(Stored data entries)
....
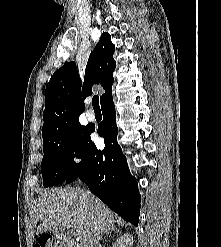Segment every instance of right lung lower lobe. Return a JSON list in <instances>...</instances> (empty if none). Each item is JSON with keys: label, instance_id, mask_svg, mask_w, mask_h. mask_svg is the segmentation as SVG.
<instances>
[{"label": "right lung lower lobe", "instance_id": "right-lung-lower-lobe-1", "mask_svg": "<svg viewBox=\"0 0 221 247\" xmlns=\"http://www.w3.org/2000/svg\"><path fill=\"white\" fill-rule=\"evenodd\" d=\"M103 121L98 133L104 138L105 148L99 150L91 138L81 162L65 180L77 178L86 183L90 191L125 221L138 226L141 196L137 180L133 177L117 143L116 112L113 98L101 105ZM94 131L90 128V134Z\"/></svg>", "mask_w": 221, "mask_h": 247}]
</instances>
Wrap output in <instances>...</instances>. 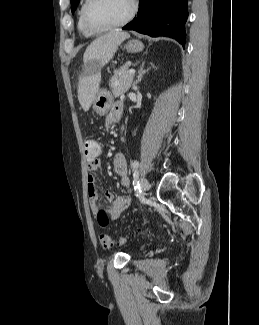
....
◆ Description of the task
Return every line above exactly, omitting images.

◆ Task solution
Segment every instance of right lung lower lobe. Return a JSON list in <instances>...</instances> (empty if none). Each item is JSON with keys: label, instance_id, mask_svg, mask_w, mask_h. mask_svg is the segmentation as SVG.
<instances>
[{"label": "right lung lower lobe", "instance_id": "right-lung-lower-lobe-1", "mask_svg": "<svg viewBox=\"0 0 221 247\" xmlns=\"http://www.w3.org/2000/svg\"><path fill=\"white\" fill-rule=\"evenodd\" d=\"M103 121L98 133L104 138L105 148L99 150L91 138L81 162L65 180L77 178L86 183L90 191L125 221L138 226L141 196L137 180L133 177L117 143L116 112L113 98L101 105ZM94 131L90 128V134Z\"/></svg>", "mask_w": 221, "mask_h": 247}]
</instances>
Wrap output in <instances>...</instances>. 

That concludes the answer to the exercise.